A recent update to the National Lung Screening Trial (NLST) showed a sustained reduction in mortality rates from CT lung screening 12 years after the initial screening exam. The study was released in the Journal of Thoracic Oncology on June 28, 2019.
The NLST randomized high-risk current and former smokers to three annual screens with either low-dose computed tomography or chest radiographs. This demonstrated a significant reduction in lung cancer mortality in the LDCT arm after median 6.5 years follow-up.
For the expanded study, the median follow-up was 11.3 years for incidence and 12.3 years for mortality. The aim of the study was to determine whether the statistically significant reduction in lung cancer mortality from the first NLST report would carry over into the extended window.
The incidence of lung cancer was nearly identical for both x-ray and CT lung screening groups, but the mortality rate per 1000 individuals was 3.3 points lower for the CT group. The originally observed rate in the original study was 3.1 points lower for CT.
There was another statistically significant rate observed in the expanded study.
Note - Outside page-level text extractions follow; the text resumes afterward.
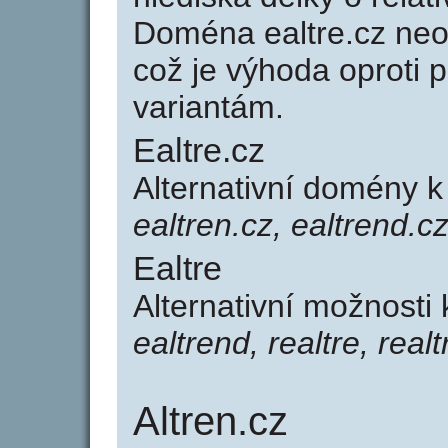
Doména ealtre.cz ne
což je výhoda oprot
variantám.
Ealtre.cz
Alternativní domény k
ealtren.cz, ealtrend.cz
Ealtre
Alternativní možnosti 
ealtrend, realtre, real
Altren.cz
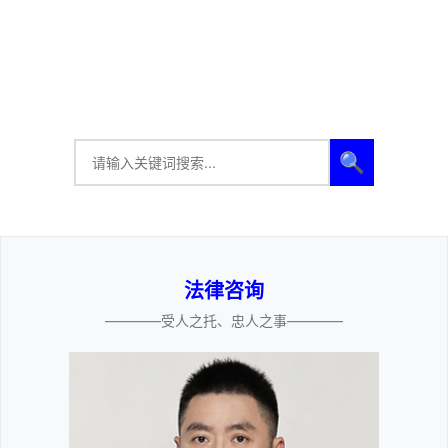
🔍
法律咨询
————受人之托、忠人之事————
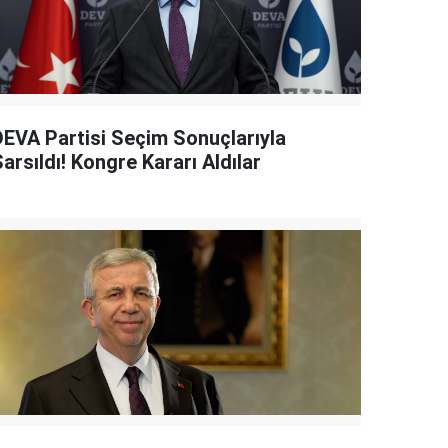
DEVA Partisi Seçim Sonuçlarıyla
arsıldı! Kongre Kararı Aldılar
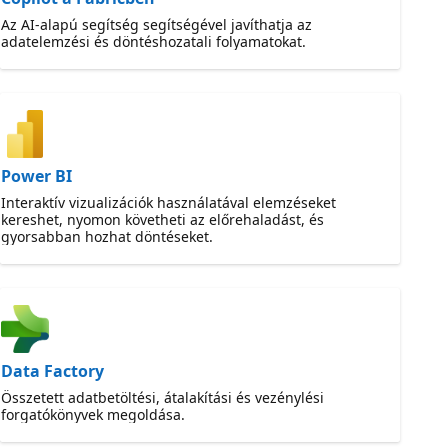
Az AI-alapú segítség segítségével javíthatja az
adatelemzési és döntéshozatali folyamatokat.
Power BI
Interaktív vizualizációk használatával elemzéseket
kereshet, nyomon követheti az előrehaladást, és
gyorsabban hozhat döntéseket.
Data Factory
Összetett adatbetöltési, átalakítási és vezénylési
forgatókönyvek megoldása.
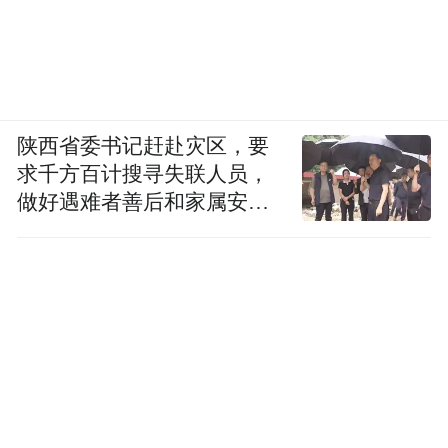
陕西省委书记赶赴灾区，要
求千方百计搜寻失联人员，
做好遇难者善后和家属安抚
工作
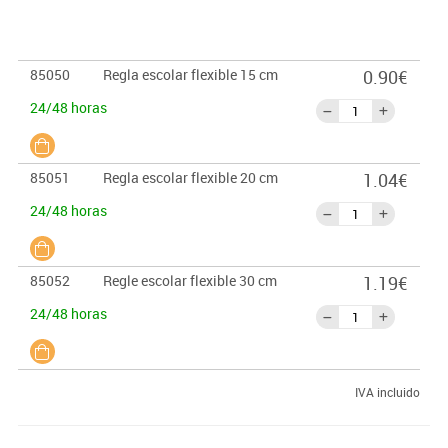
85050
Regla escolar flexible 15 cm
0.90€
24/48 horas
85051
Regla escolar flexible 20 cm
1.04€
24/48 horas
85052
Regle escolar flexible 30 cm
1.19€
24/48 horas
IVA incluido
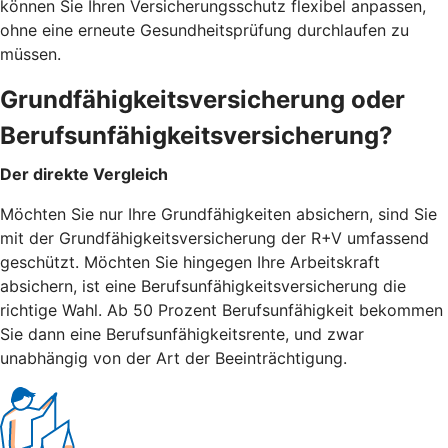
können Sie Ihren Versicherungsschutz flexibel anpassen,
ohne eine erneute Gesundheitsprüfung durchlaufen zu
müssen.
Grundfähigkeitsversicherung oder
Berufsunfähigkeitsversicherung?
Der direkte Vergleich
Möchten Sie nur Ihre Grundfähigkeiten absichern, sind Sie
mit der Grundfähigkeitsversicherung der R+V umfassend
geschützt. Möchten Sie hingegen Ihre Arbeitskraft
absichern, ist eine Berufsunfähigkeitsversicherung die
richtige Wahl. Ab 50 Prozent Berufsunfähigkeit bekommen
Sie dann eine Berufsunfähigkeitsrente, und zwar
unabhängig von der Art der Beeinträchtigung.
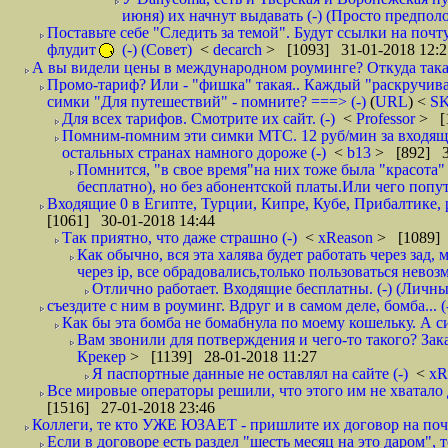
июня) их начнут выдавать (-) (Просто предпол
Поставьте себе "Следить за темой". Будут ссылки на почт
флудит
(-) (Совет)
<
decarch
> [1093] 31-01-2018 12:2
А вы видели цены в международном роуминге? Откуда такая
Промо-тариф? Или - "фишка" такая.. Каждый "раскручивае
симки "Для путешествий" - помните? ===> (-)
(
URL
) <
S
Для всех тарифов. Смотрите их сайт. (-)
<
Professor
> [
Помним-помним эти симки МТС. 12 руб/мин за входящие и
остальных странах намного дороже (-)
<
b13
> [892] 3
Помнится, "в свое время"на них тоже была "красота
бесплатно), но без абонентской платы.Или чего попут
Входящие 0 в Египте, Турции, Кипре, Кубе, Прибалтике, р
[1061] 30-01-2018 14:44
Так приятно, что даже страшно (-)
<
xReason
> [1089] 
Как обычно, вся эта халява будет работать через зад
через ip, все обрадовались,только пользоваться нево
Отлично работает. Входящие бесплатны. (-) (Личн
съездите с ним в роуминг. Вдруг и в самом деле, бомба... (
Как бы эта бомба не бомабнула по моему кошельку. А си
Вам звонили для потверждения и чего-то такого? Зака
Крекер
> [1139] 28-01-2018 11:27
Я паспортные данные не оставлял на сайте (-)
<
xR
Все мировые операторы решили, что этого им не хватало 
[1516] 27-01-2018 23:46
Коллеги, те кто УЖЕ ЮЗАЕТ - пришлите их договор на почту
Если в договоре есть раздел "шесть месяц на это даром", т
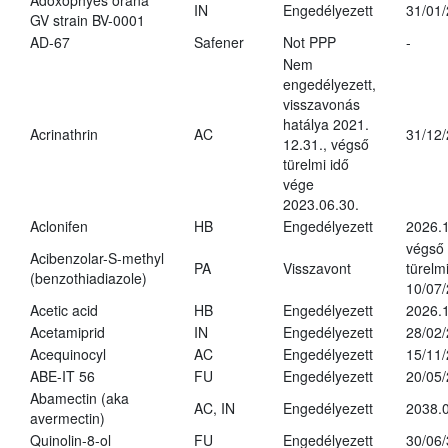
Adoxophyes orana
IN
Engedélyezett
31/01
GV strain BV-0001
AD-67
Safener
Not PPP
-
Nem
engedélyezett,
visszavonás
hatálya 2021.
Acrinathrin
AC
31/12
12.31., végső
türelmi idő
vége
2023.06.30.
Aclonifen
HB
Engedélyezett
2026.
végső
Acibenzolar-S-methyl
PA
Visszavont
türelmi
(benzothiadiazole)
10/07
Acetic acid
HB
Engedélyezett
2026.1
Acetamiprid
IN
Engedélyezett
28/02
Acequinocyl
AC
Engedélyezett
15/11
ABE-IT 56
FU
Engedélyezett
20/05
Abamectin (aka
AC, IN
Engedélyezett
2038.
avermectin)
Quinolin-8-ol
FU
Engedélyezett
30/06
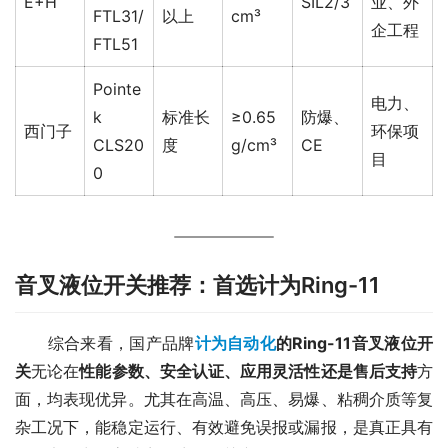
E+H
SIL2/3
业、外
FTL31/
以上
cm³
企工程
FTL51
Pointe
电力、
k
标准长
≥0.65
防爆、
西门子
环保项
CLS20
度
g/cm³
CE
目
0
音叉液位开关推荐：首选计为Ring-11
　　综合来看，国产品牌
计为自动化
的Ring-11音叉液位开
关
无论在
性能参数、安全认证、应用灵活性还是售后支持
方
面，均表现优异。尤其在高温、高压、易爆、粘稠介质等复
杂工况下，能稳定运行、有效避免误报或漏报，是真正具有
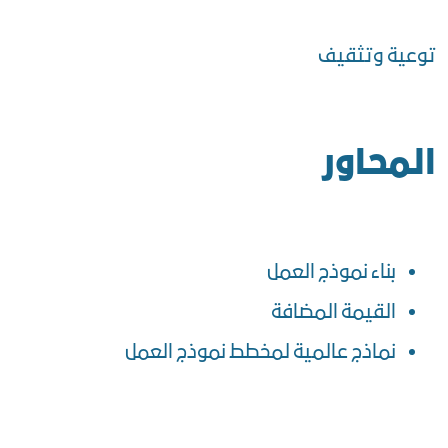
توعية وتثقيف
المحاور
بناء نموذج العمل
القيمة المضافة
نماذج عالمية لمخطط نموذج العمل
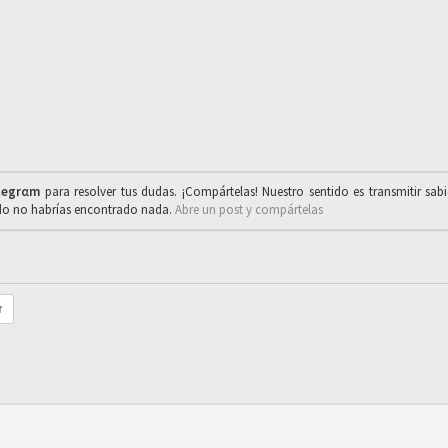
legrαm
para resolver tus dudas. ¡Compártelas! Nuestro sentido es transmitir sab
ado no habrías encontrado nada.
Abre un post y compártelas
r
The rate of over-diagnosis fell to 3.1%, which is quite a distance away from the expected 18% from the original study.
The expanded data set shows that CT lung screening did prevent or delay lung cancer deaths for more than a decade. This reaffirms the results of the large-scale European studies, such as the NELSON trial.
Dr. Paul Pinsky, one of the lead researchers from the U.S. National Cancer Institute, presented his findings to the JTO back in May. He stated, “This study adds further weight to the notion that CT screening is effective.”